*** Begin section ***

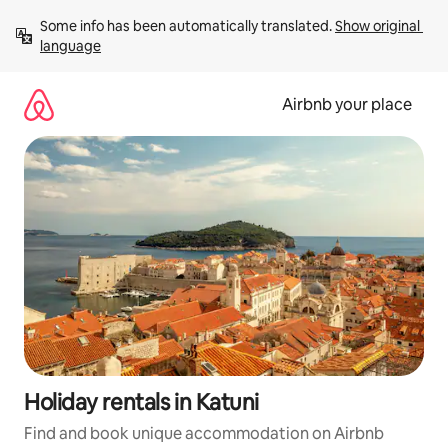
Skip
Some info has been automatically translated. 
Show original 
to
language
content
Airbnb your place
Holiday rentals in Katuni
Find and book unique accommodation on Airbnb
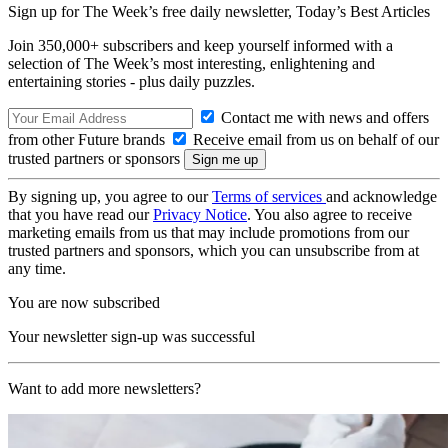
Sign up for The Week’s free daily newsletter,
Today’s Best Articles
Join 350,000+ subscribers and keep yourself informed with a
selection of The Week’s most interesting, enlightening and
entertaining stories - plus daily puzzles.
Contact me with news and offers
from other Future brands
Receive email from us on behalf of our
trusted partners or sponsors
By signing up, you agree to our
Terms of services
and acknowledge
that you have read our
Privacy Notice
. You also agree to receive
marketing emails from us that may include promotions from our
trusted partners and sponsors, which you can unsubscribe from at
any time.
You are now subscribed
Your newsletter sign-up was successful
Want to add more newsletters?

*** End section ***

Set down exactly and only the lines from the line that contains "Holiday rentals in Katuni" through the last line of the entries above, with both of those lines included and the pictures left out.

Holiday rentals in Katuni
Find and book unique accommodation on Airbnb
Sign up for The Week’s free daily newsletter,
Today’s Best Articles
Join 350,000+ subscribers and keep yourself informed with a
selection of The Week’s most interesting, enlightening and
entertaining stories - plus daily puzzles.
Contact me with news and offers
from other Future brands
Receive email from us on behalf of our
trusted partners or sponsors
By signing up, you agree to our
Terms of services
and acknowledge
that you have read our
Privacy Notice
. You also agree to receive
marketing emails from us that may include promotions from our
trusted partners and sponsors, which you can unsubscribe from at
any time.
You are now subscribed
Your newsletter sign-up was successful
Want to add more newsletters?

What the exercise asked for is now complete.